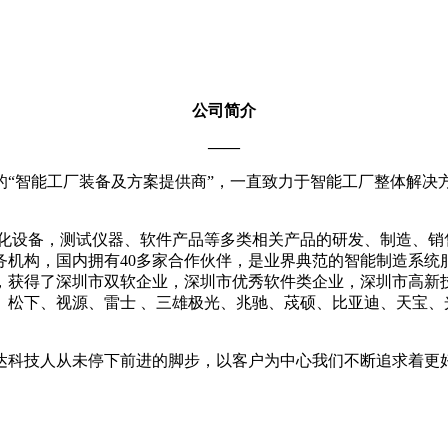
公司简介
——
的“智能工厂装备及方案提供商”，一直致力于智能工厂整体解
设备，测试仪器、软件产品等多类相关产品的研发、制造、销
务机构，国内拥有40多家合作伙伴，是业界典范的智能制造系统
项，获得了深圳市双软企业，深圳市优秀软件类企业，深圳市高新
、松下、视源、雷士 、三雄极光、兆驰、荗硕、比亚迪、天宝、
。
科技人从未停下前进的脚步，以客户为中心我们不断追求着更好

++++++++++++++++++++

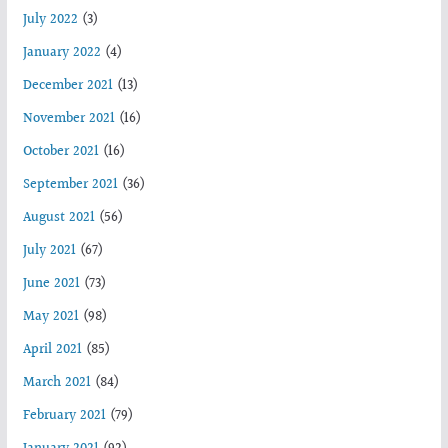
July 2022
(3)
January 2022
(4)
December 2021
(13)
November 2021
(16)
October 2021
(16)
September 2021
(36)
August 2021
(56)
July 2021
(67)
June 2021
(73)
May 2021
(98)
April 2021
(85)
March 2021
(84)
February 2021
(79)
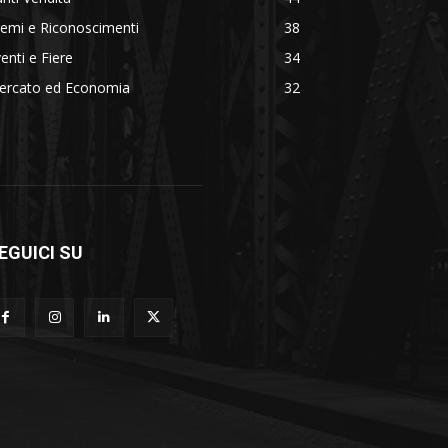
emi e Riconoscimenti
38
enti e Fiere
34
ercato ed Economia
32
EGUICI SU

++++++++++++++++++++

*EXERCISE OBJECTIVE*
Once you find the line with "务机构，国内拥有40多家合作伙伴，是业界典范的智能制造系统" in the entries above, output it and each line after it up to and including the line with "科技人从未停下前进的脚步，以客户为中心我们不断追求着更好", and nothing else.

*ANSWER*
务机构，国内拥有40多家合作伙伴，是业界典范的智能制造系统
项，获得了深圳市双软企业，深圳市优秀软件类企业，深圳市高新
、松下、视源、雷士 、三雄极光、兆驰、荗硕、比亚迪、天宝、
。
科技人从未停下前进的脚步，以客户为中心我们不断追求着更好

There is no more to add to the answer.